A proper local diffeomorphism between manifolds is a covering map.
Solution 1:
In the case of manifolds, you can use the characterization of covering map via the path-lifting property:
$f$ is a covering if for every $x\in M$, for every continuous path $\sigma:[0,1]\to M$ with $\sigma(0)=x$, and for every $\tilde x\in\tilde M$ that prjects to $x$, there is a unique lift $\tilde\sigma:[0,1]\to \tilde M$ that projects to $\sigma$ (i.e. $f(\tilde\sigma(t))=\sigma(t)\ \forall t$).
Now, the properness of $f$ plus the local diffeo porperty ensure the path-lifting property:
Let $x,\tilde,\sigma$ be as above. Let $D\subset[0,1]$ the set of times for which $\tilde\sigma$ exists: $D=\{t\in[0,1]: \tilde\sigma$ is defined on $[0,s]$ for every $s\leq t\}$.
We show that $D=[0,1]$ by showing that it is open and closed and non-empty.
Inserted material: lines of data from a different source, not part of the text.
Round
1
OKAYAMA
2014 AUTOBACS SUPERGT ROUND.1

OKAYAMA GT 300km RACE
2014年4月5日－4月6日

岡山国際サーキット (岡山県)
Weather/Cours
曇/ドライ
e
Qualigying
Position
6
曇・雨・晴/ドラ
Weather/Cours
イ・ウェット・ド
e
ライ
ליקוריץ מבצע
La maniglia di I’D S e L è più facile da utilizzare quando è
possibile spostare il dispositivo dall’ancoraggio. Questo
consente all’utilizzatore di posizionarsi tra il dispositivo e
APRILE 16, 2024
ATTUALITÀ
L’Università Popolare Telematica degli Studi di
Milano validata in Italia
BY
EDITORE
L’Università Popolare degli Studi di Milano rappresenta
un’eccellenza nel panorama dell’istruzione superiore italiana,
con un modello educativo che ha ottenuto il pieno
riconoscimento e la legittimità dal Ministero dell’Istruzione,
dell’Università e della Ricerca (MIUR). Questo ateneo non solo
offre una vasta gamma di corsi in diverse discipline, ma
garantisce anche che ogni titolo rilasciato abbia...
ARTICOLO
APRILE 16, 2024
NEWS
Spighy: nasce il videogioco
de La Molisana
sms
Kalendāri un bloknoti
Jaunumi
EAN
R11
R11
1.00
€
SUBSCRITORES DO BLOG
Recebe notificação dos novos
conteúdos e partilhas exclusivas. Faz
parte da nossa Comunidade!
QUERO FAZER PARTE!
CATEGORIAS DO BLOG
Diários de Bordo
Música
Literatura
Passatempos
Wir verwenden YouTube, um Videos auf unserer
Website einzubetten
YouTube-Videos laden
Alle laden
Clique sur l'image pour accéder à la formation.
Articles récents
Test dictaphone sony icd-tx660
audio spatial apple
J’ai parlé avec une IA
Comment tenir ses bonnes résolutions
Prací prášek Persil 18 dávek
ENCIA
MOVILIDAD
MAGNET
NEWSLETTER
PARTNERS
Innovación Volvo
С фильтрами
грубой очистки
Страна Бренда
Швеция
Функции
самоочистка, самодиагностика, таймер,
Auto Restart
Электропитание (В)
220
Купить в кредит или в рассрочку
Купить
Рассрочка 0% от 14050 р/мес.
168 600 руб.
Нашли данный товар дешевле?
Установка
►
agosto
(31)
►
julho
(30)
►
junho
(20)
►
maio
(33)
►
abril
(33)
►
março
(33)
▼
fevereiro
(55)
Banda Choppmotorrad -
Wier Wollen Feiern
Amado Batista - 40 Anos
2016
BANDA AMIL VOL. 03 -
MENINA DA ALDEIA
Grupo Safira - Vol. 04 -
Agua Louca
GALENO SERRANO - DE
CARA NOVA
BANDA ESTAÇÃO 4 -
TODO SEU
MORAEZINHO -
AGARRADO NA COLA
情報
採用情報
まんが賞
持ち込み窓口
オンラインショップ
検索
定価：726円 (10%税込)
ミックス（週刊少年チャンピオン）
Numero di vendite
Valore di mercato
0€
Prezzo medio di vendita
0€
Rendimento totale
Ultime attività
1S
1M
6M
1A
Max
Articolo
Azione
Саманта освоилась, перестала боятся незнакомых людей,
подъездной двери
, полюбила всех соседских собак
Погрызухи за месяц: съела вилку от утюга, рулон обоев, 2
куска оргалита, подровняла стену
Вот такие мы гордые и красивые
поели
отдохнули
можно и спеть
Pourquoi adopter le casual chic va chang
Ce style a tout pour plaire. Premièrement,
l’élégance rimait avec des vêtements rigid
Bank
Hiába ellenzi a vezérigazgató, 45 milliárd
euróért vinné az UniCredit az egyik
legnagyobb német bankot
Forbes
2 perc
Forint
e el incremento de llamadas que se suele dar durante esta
Clearly $D\neq\emptyset$ because it contains $0$ by definition of $\tilde x$. The local diffeo property of $f$ implies that $D$ is open.
To see that $D$ is closed we use properness. Let $T=\sup D$ so that $\bar D=[0,T]$ is compact. By properness $f^{-1}([0,1])$ is compact. Thus its connected components are compacts. Let $S$ be the connected component containing $\tilde x$. $S$ is compact hence is closed. Since $T=\sup D$ there is a sequence $t_n\to T$ with $t_n\in D$. Let $s_n=\tilde\sigma(t_n)$ be the corresponding sequence in $S$. As $S$ is compact $s_n$ has an adherence point $s$ in $S$. By continuity $f(s)=\sigma(T)$. The local diffeo property of $f$ now concludes that $T\in D$, whence $\bar D=D$ and $D$ is closed.
Solution 2:
Manifolds are compactly generated and a proper map between compactly generated spaces is closed. After establishing that $f$ is closed Sam's answer to this question completes the proof.